Le spectre d’un report des élections au Sénégal refait surface, animant vivement la scène politique à Dakar. Suite aux avertissements du Premier ministre Ousmane Sonko, El Malick Ndiaye, une figure influente du parti au pouvoir, a clairement exprimé son opposition à toute tentative de perturbation du calendrier électoral. Cette position ferme de la majorité présidentielle vise à écarter d’emblée une éventualité jugée inadmissible, moins d’un an après la récente crise institutionnelle qui a marqué la nation.

Une ferme mise en garde contre le report électoral

L’intervention d’El Malick Ndiaye s’adresse directement à tous les acteurs politiques, qu’ils agissent publiquement ou discrètement, qui envisageraient un décalage des prochaines échéances électorales. Le cadre de Pastef a souligné que le maintien rigoureux du calendrier représente, pour le parti au pouvoir, une limite infranchissable. Cette déclaration fait écho aux récentes mises en garde d’Ousmane Sonko, qui avait déjà affirmé que toute tentative de report serait confrontée à une résistance farouche.

Par cette double prise de position, l’actuelle administration cherche à maîtriser le discours public et à empêcher que l’idée d’un report ne gagne du terrain. Cette situation évoque, à l’inverse, la tentative infructueuse de l’ancien président Macky Sall de reporter l’élection présidentielle de février 2024, une décision annulée par le Conseil constitutionnel après une période de vives tensions. Ce précédent historique renforce la détermination des nouveaux dirigeants à préserver l’intégrité du processus électoral.

Un message clair à l’opposition et aux partenaires internationaux

L’intervention d’El Malick Ndiaye peut également être perçue comme un avertissement direct à l’opposition, que la majorité soupçonne de vouloir manœuvrer pour retarder les échéances. En cadenassant publiquement toute discussion sur le sujet, Pastef vise à empêcher ses opposants de trouver un espace de négociation concernant le calendrier futur. Le discours s’appuie sur des valeurs patriotiques et institutionnelles, rappelant les importantes manifestations de l’année précédente, qui avaient contesté le décret présidentiel de report de l’élection présidentielle.

Cette position est également un signal fort envoyé aux partenaires internationaux du Sénégal, souvent considérés comme des observateurs clés de la stabilité démocratique en Afrique de l’Ouest. Dakar souhaite démontrer, tant à ses homologues de la CEDEAO qu’aux représentations diplomatiques occidentales, une adhésion inébranlable à la continuité institutionnelle. Le Sénégal, traditionnellement salué pour sa régularité électorale dans la sous-région, cherche à se démarquer des situations de transition prolongée observées au Mali, au Burkina Faso ou en Guinée.

Le calendrier électoral du Sénégal : une vigilance accrue

Bien qu’aucune procédure juridique officielle n’ait été lancée pour modifier le calendrier électoral, la réactivité du pouvoir actuel révèle une tension grandissante autour des prochaines échéances. Ce climat s’inscrit dans un paysage politique en pleine reconfiguration depuis l’accession de Bassirou Diomaye Faye à la présidence en avril 2024. Les élections législatives anticipées de novembre 2024, qui ont vu Pastef remporter une large victoire, ont consolidé la majorité, mais n’ont pas effacé les désaccords persistants avec une opposition qui critique régulièrement les décisions de l’exécutif.

L’élan donné par les avertissements successifs d’Ousmane Sonko et d’El Malick Ndiaye est susceptible d’influencer les futurs débats parlementaires.
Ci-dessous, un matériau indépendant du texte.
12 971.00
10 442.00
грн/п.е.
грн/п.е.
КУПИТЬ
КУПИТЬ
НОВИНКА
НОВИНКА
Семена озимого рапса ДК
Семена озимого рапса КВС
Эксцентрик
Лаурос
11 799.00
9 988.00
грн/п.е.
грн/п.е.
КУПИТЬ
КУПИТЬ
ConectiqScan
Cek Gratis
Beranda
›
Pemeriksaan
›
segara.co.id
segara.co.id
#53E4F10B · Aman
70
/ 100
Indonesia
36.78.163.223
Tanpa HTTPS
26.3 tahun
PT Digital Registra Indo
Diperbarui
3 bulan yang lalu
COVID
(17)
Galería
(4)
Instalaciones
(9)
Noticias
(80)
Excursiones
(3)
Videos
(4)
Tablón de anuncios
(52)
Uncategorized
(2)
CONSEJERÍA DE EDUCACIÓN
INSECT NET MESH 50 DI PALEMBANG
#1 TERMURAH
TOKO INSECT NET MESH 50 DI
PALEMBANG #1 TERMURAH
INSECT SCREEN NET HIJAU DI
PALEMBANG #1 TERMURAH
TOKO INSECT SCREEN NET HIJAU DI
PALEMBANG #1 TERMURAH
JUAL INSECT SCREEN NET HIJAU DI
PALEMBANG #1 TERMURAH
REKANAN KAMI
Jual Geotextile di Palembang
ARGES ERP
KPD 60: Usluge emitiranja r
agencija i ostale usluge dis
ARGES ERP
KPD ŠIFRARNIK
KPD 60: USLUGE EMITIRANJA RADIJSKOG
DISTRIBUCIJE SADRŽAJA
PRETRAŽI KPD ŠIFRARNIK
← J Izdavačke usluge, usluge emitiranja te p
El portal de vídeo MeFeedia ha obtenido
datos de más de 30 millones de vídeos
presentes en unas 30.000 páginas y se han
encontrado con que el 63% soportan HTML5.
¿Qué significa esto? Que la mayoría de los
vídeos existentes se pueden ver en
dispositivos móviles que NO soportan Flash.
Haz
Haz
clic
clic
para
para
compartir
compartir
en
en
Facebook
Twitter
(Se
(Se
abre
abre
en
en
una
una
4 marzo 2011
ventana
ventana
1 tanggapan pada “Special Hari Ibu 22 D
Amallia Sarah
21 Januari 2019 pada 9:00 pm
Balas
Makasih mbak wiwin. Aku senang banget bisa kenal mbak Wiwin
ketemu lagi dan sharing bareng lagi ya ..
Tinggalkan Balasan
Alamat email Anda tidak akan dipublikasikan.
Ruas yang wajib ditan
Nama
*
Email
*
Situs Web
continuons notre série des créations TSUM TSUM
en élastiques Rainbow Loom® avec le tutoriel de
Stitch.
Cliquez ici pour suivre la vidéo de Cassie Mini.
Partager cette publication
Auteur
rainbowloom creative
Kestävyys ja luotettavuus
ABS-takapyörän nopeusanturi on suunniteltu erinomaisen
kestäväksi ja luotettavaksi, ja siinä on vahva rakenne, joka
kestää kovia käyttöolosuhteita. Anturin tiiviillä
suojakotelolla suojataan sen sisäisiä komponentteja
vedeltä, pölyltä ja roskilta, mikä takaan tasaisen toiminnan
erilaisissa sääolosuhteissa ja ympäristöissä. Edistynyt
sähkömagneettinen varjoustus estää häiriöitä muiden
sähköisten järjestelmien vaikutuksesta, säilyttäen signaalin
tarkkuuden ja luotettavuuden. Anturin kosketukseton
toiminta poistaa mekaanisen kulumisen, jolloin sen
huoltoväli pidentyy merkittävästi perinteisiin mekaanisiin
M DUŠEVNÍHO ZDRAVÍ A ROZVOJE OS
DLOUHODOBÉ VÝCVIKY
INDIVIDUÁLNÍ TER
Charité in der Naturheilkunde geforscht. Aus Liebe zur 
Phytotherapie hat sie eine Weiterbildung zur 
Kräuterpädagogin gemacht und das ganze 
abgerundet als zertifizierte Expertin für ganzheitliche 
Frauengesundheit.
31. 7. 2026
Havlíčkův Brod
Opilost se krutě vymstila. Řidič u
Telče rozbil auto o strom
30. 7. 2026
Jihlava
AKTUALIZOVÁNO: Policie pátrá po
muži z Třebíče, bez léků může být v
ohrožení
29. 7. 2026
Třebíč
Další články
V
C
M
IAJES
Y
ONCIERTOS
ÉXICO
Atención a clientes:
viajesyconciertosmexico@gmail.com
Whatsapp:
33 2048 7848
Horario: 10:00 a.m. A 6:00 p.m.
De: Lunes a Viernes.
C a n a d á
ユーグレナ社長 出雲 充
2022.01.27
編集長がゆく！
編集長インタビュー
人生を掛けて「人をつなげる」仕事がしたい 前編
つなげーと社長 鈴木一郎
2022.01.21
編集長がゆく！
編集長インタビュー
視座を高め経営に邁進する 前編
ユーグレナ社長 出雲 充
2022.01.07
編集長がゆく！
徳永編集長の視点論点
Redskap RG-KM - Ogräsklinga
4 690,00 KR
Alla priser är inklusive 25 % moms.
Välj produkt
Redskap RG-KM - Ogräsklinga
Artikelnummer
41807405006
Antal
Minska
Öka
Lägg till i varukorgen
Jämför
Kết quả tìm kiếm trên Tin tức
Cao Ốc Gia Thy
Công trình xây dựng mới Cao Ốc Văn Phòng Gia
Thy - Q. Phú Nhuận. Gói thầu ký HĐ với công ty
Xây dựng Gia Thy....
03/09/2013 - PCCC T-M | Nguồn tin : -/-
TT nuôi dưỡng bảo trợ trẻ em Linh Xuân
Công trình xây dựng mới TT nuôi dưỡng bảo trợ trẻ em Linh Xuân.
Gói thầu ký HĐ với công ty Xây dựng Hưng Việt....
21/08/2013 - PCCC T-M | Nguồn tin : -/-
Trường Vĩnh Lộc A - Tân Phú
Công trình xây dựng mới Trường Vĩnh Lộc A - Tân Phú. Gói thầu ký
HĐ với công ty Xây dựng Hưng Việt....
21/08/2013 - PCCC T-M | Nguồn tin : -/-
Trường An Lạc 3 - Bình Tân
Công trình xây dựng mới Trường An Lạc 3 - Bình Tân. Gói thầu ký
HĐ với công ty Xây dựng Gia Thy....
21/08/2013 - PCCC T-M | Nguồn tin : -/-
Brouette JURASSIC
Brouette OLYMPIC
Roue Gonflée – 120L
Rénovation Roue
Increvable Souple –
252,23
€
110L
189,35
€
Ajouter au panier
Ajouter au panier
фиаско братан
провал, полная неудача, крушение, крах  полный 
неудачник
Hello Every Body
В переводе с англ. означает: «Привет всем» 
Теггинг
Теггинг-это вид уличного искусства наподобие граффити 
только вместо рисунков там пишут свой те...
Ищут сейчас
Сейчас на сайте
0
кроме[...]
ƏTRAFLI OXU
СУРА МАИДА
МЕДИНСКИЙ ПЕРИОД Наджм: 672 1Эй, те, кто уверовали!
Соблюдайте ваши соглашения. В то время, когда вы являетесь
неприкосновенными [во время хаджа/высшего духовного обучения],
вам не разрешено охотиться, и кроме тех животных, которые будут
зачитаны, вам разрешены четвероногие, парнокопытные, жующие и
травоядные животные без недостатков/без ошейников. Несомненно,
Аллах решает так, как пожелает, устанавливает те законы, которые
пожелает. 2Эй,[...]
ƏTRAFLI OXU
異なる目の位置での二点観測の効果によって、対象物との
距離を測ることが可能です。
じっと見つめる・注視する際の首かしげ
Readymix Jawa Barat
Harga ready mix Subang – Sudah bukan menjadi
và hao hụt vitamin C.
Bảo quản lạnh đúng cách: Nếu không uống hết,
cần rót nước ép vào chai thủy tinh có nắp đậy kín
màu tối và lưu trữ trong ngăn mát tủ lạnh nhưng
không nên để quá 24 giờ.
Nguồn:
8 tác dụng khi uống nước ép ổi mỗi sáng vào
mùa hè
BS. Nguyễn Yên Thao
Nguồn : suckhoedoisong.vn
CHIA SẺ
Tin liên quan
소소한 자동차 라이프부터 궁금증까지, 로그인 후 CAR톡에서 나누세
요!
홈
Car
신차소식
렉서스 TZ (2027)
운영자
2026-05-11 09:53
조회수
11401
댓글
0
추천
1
Les discussions au sein de l’Assemblée nationale, où Pastef détient désormais une majorité confortable, seront suivies avec une attention particulière, notamment celles concernant les lois sur l’organisation des scrutins et le fichier électoral. Toute proposition perçue comme une porte ouverte à un report du calendrier serait immédiatement rejetée par la formation au pouvoir.

Cependant, la fermeté verbale des leaders de Pastef devra être concrétisée, dans les mois à venir, par des actions tangibles en termes de préparation logistique et budgétaire des prochaines consultations. La fiabilité de leur engagement à préserver le calendrier électoral sénégalais dépendra également de ces aspects moins visibles mais fondamentaux.